(Exercise description)
Transcribe each record exactly. Omit the pictures.

(Recorded information)
*** Begin section ***
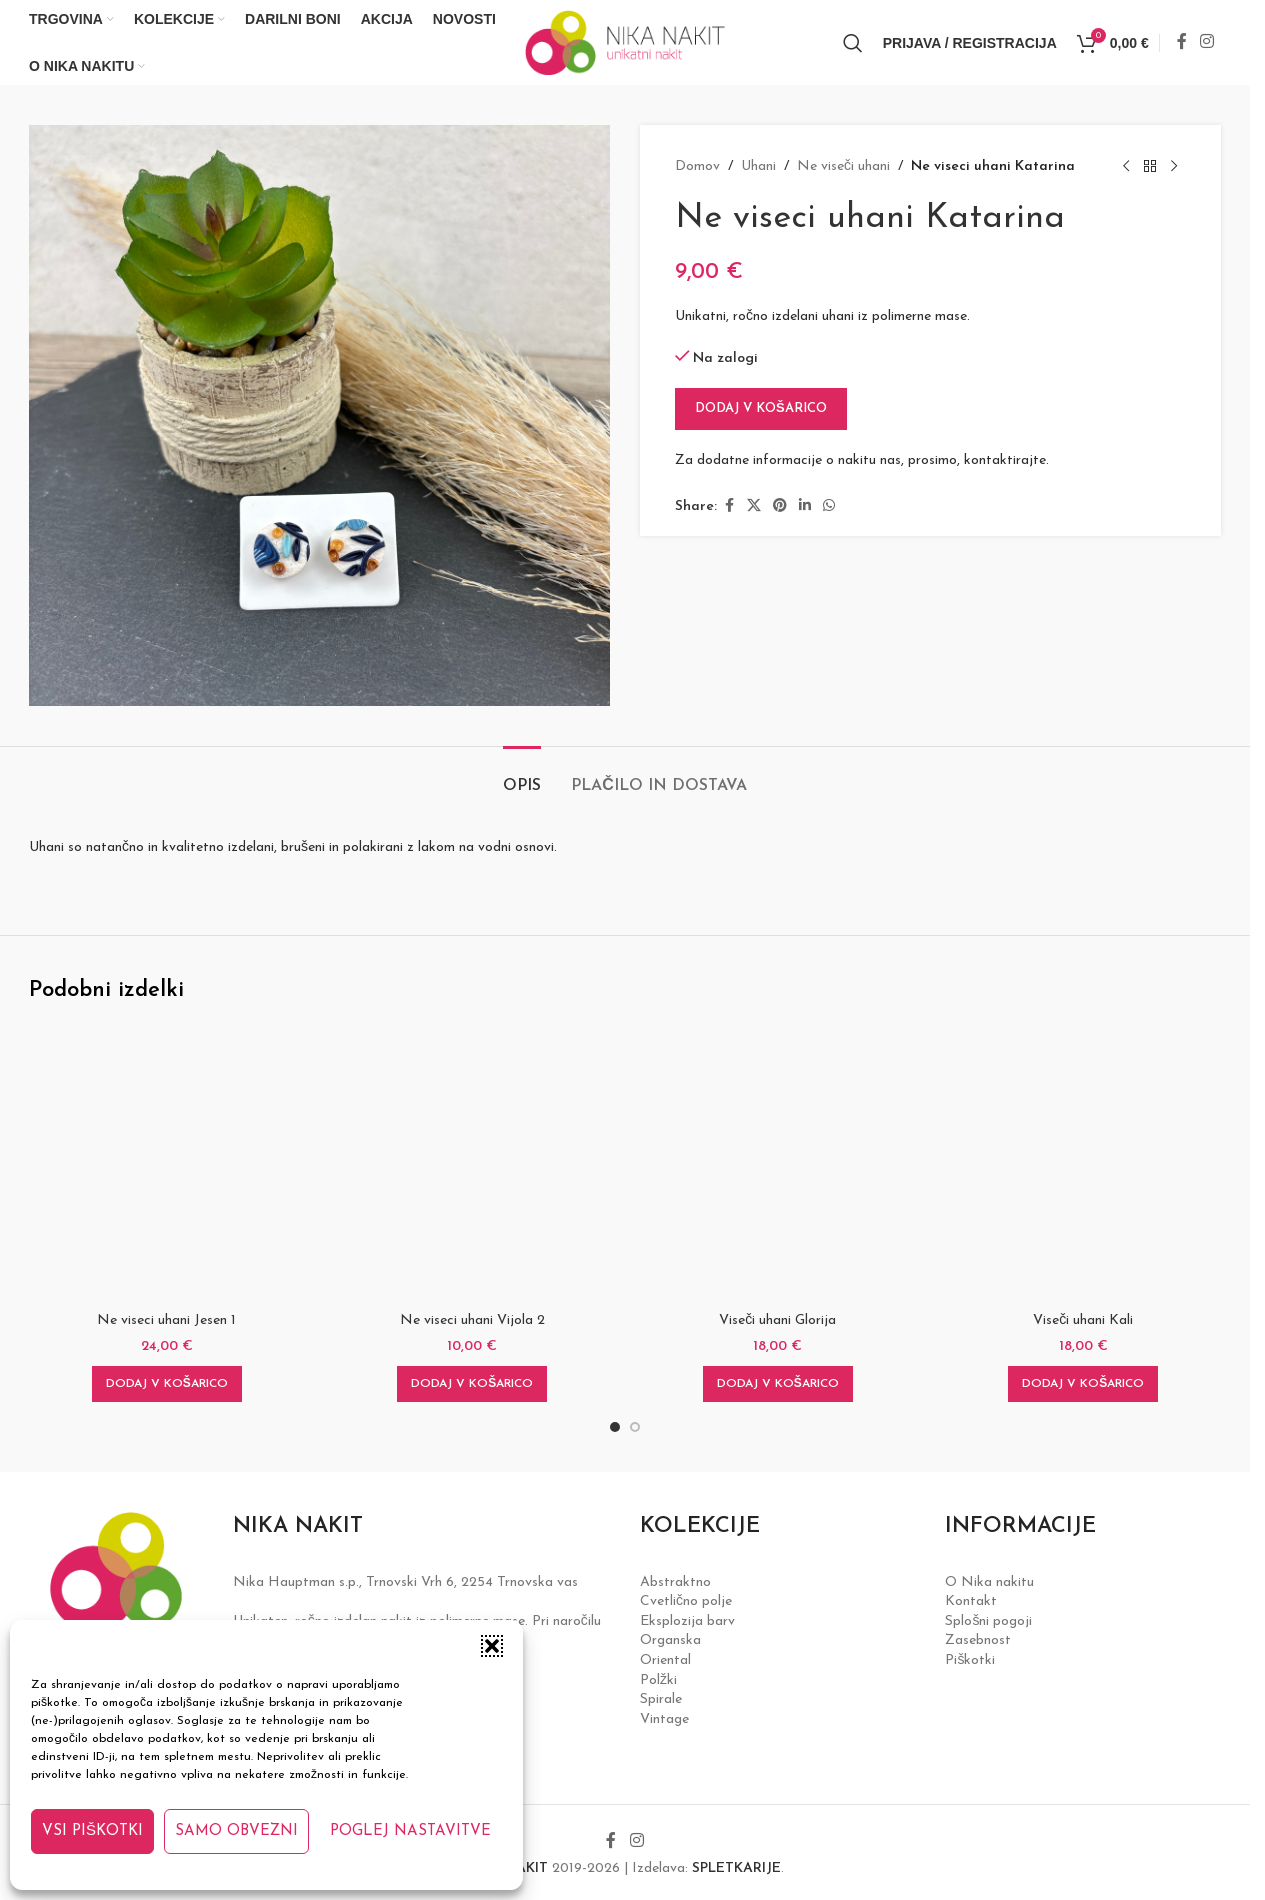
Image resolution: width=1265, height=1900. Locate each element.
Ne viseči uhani (843, 166)
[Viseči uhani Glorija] (778, 1164)
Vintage (664, 1719)
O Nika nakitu (989, 1582)
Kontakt (971, 1601)
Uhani (758, 166)
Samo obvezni (236, 1831)
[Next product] (1174, 167)
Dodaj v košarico (761, 408)
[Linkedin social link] (805, 506)
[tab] (522, 776)
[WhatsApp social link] (829, 506)
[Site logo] (625, 41)
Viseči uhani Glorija (777, 1320)
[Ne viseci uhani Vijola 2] (473, 1164)
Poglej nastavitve (410, 1831)
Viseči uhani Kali (1083, 1320)
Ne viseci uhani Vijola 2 (472, 1320)
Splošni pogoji (988, 1621)
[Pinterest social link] (780, 506)
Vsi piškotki (92, 1831)
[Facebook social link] (1182, 42)
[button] (492, 1646)
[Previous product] (1126, 167)
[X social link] (754, 506)
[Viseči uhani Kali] (1084, 1164)
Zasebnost (978, 1640)
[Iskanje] (853, 43)
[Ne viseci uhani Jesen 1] (167, 1164)
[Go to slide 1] (615, 1427)
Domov (697, 166)
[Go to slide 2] (635, 1427)
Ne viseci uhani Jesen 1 (166, 1320)
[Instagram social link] (1207, 42)
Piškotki (970, 1660)
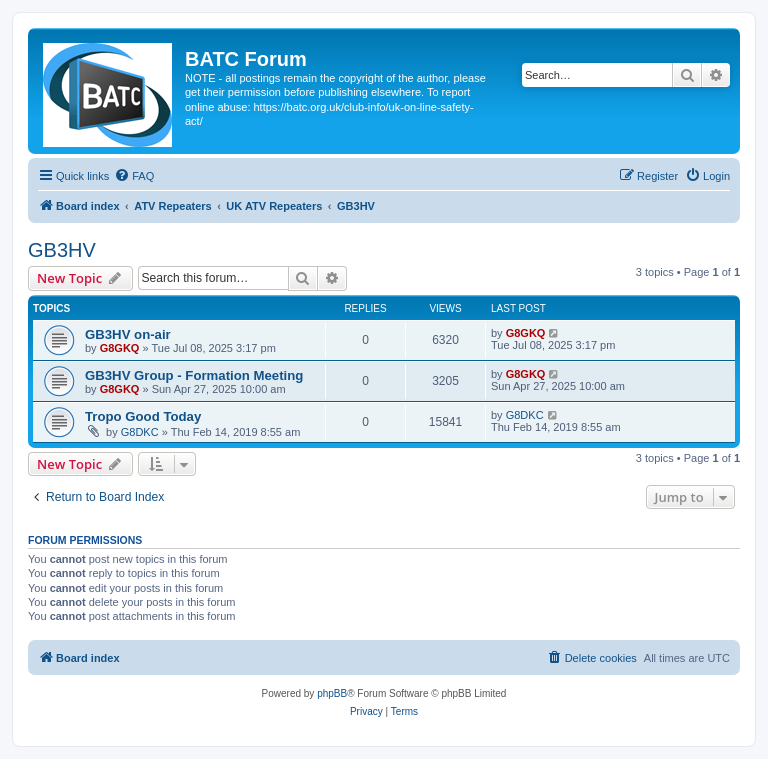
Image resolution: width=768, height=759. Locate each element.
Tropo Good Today (143, 416)
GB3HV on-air (128, 334)
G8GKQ (120, 348)
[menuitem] (134, 176)
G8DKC (140, 432)
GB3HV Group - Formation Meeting (194, 375)
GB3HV (62, 250)
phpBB (332, 693)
*** End section ***
(Reply)
Image resolution: width=1265, height=1900. Locate each element.
Ne viseči uhani (843, 166)
[Viseči uhani Glorija] (778, 1164)
Vintage (664, 1719)
O Nika nakitu (989, 1582)
Kontakt (971, 1601)
Uhani (758, 166)
Samo obvezni (236, 1831)
[Next product] (1174, 167)
Dodaj v košarico (761, 408)
[Linkedin social link] (805, 506)
[tab] (522, 776)
[WhatsApp social link] (829, 506)
[Site logo] (625, 41)
Viseči uhani Glorija (777, 1320)
[Ne viseci uhani Vijola 2] (473, 1164)
Poglej nastavitve (410, 1831)
Viseči uhani Kali (1083, 1320)
Ne viseci uhani Vijola 2 (472, 1320)
Splošni pogoji (988, 1621)
[Pinterest social link] (780, 506)
Vsi piškotki (92, 1831)
[Facebook social link] (1182, 42)
[button] (492, 1646)
[Previous product] (1126, 167)
[X social link] (754, 506)
[Viseči uhani Kali] (1084, 1164)
Zasebnost (978, 1640)
[Iskanje] (853, 43)
[Ne viseci uhani Jesen 1] (167, 1164)
[Go to slide 1] (615, 1427)
Domov (697, 166)
[Go to slide 2] (635, 1427)
Ne viseci uhani Jesen 1 (166, 1320)
[Instagram social link] (1207, 42)
Piškotki (970, 1660)
Image resolution: width=768, height=759. Locate each element.
Tropo Good Today (143, 416)
GB3HV on-air (128, 334)
G8GKQ (120, 348)
[menuitem] (134, 176)
G8DKC (140, 432)
GB3HV Group - Formation Meeting (194, 375)
GB3HV (62, 250)
phpBB (332, 693)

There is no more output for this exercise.